Successful tricks harness your player's imagination converting it into your greatest weapon. The possibilities they conjure frighten them more than anything you come up with. They know what they'd hate and worry that's what you'll do. Trick #28 teaches you to tap into the power of anticipation. Your players will scare themselves into maintaining game balance.

Using this trick you can give your player the +5 sword and get away with it. All you have to do is taint that item. By taint I don't mean curse, because players hate curses. They find them restricting, annoying and frustrating. Taint is something they'll find more acceptable. Tainting an item makes them reluctant to use it, even though there is no obvious curse.

Taint is a mental aversion brought about by uncertainty.

So what's the difference between taint and a curse? Taint is a mental aversion brought about by uncertainty. Will this sword corrupt my character? A curse is an arbitrary rule or restriction placed on the item. If I pick up this sword I can't use any other until the curse is broken. Curses are generally obvious whereas taint, if done right, remains nebulous and mysterious. Now that we understand the difference how can we use this in a game?

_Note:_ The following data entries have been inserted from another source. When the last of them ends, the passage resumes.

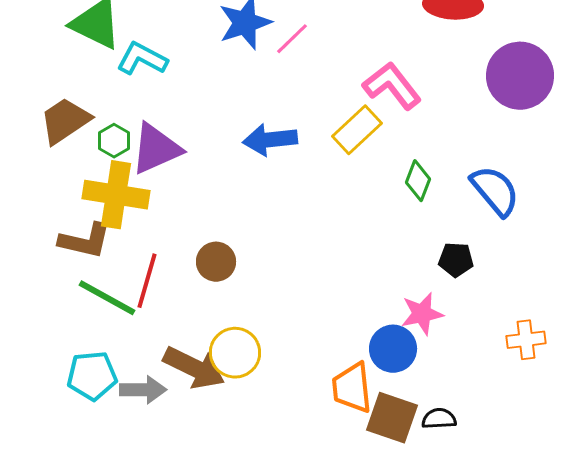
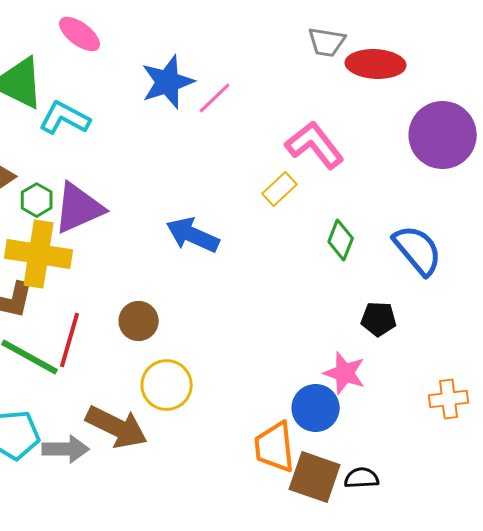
yellow rectangle: (357, 130) -> (280, 189), size x0.7
blue arrow: (270, 140) -> (193, 235), moved, turned 30
pink star: (422, 314) -> (345, 373), turned 30
yellow circle: (235, 353) -> (167, 385), moved

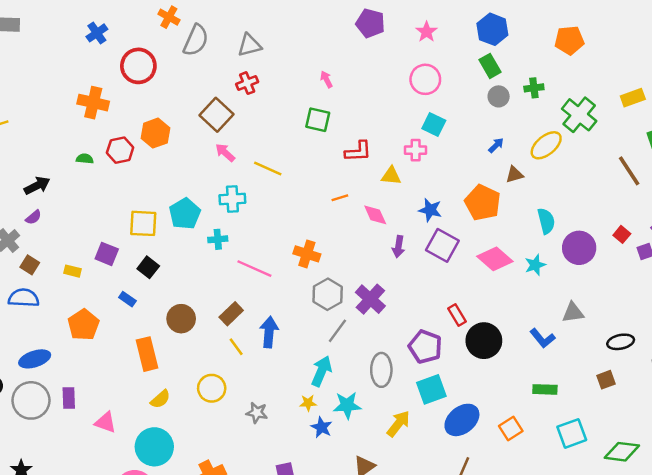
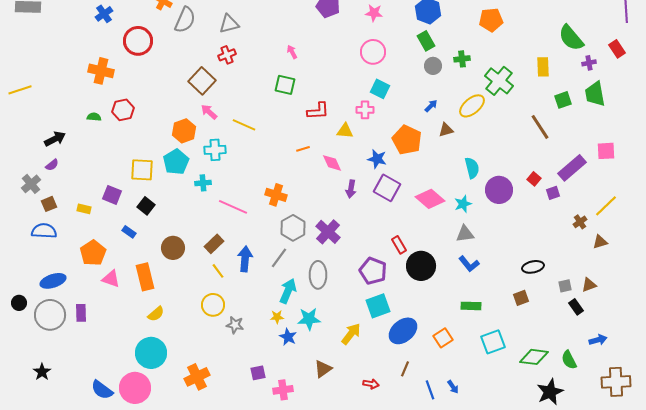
pink star: (427, 32) -> (374, 13), turned -30
yellow rectangle: (633, 98) -> (543, 67), turned -72
orange hexagon: (155, 133) -> (184, 131), moved
orange pentagon: (483, 203) -> (407, 140), moved
brown square: (30, 265) -> (49, 204), turned 35
gray triangle: (573, 313) -> (465, 234), moved
gray line: (337, 331) -> (279, 258), moved
gray ellipse: (381, 370) -> (318, 275), moved
yellow circle: (212, 388) -> (213, 305), moved
pink triangle: (105, 422) -> (111, 279), moved

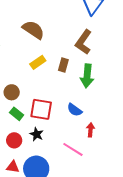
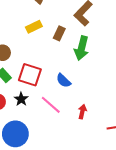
red arrow: (90, 130) -> (82, 112), moved
pink line: (73, 149) -> (51, 105), moved

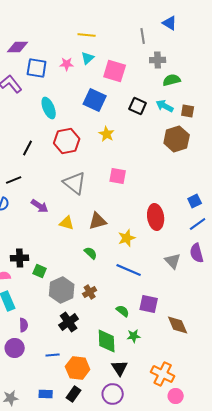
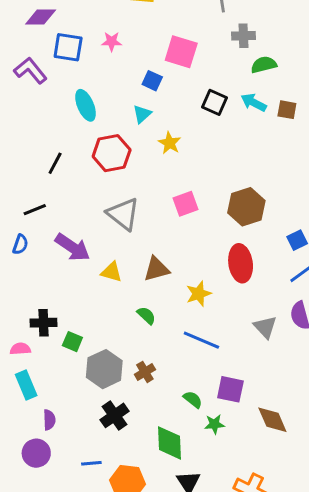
cyan triangle: (88, 58) -> (142, 114), moved
blue square: (95, 100) -> (152, 81), moved, size x0.6
brown hexagon: (177, 139) -> (246, 207), moved
pink square: (118, 176) -> (185, 204), turned -30
purple arrow: (40, 206) -> (72, 247), size x1.4
green star: (134, 336) -> (214, 424), moved

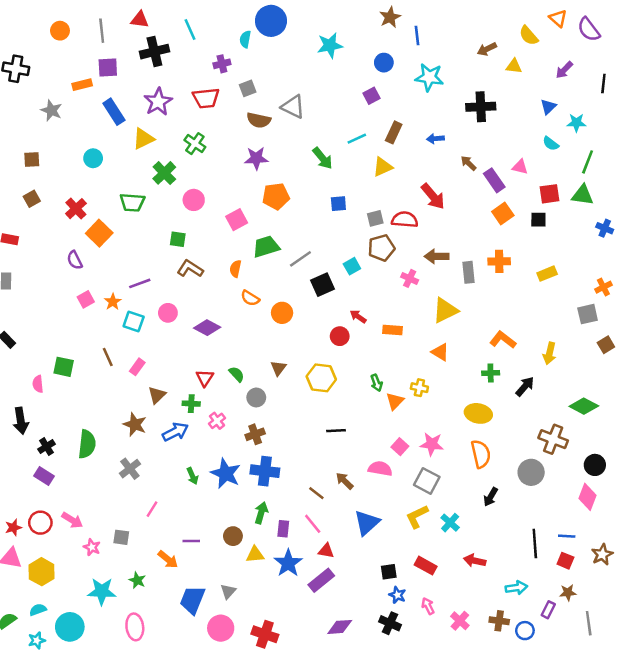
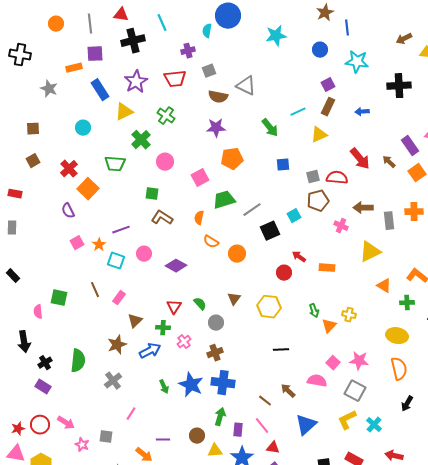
purple square: (372, 96) -> (328, 85), moved
brown arrow: (469, 163) -> (389, 162), moved
orange triangle: (440, 352) -> (384, 286), moved
brown star: (135, 424) -> (117, 345), turned 30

Presentation, presentation, presentation. If you just give your warrior a +5 sword after he kills some goblins he'll neither value it, nor believe he's earned it. Players should work for loot that really matters. Below I describe the method I used to insert a powerful sword into a game. It was a +4 weapon given to a level 3 character. Crazy right? Not if you do it the right way.

Tell your players to create high-level versions of their characters. If Joe is playing a level 3 fighter tell him to make a 20th level fighter using his existing character as a template. Give them time to create these characters, but don't to tell them why. Their curiosity is the greatest tool in your arsenal, and they'll spend hours wondering why you asked them to do this. I gave my players two weeks, which gave me that long to heighten their anticipation.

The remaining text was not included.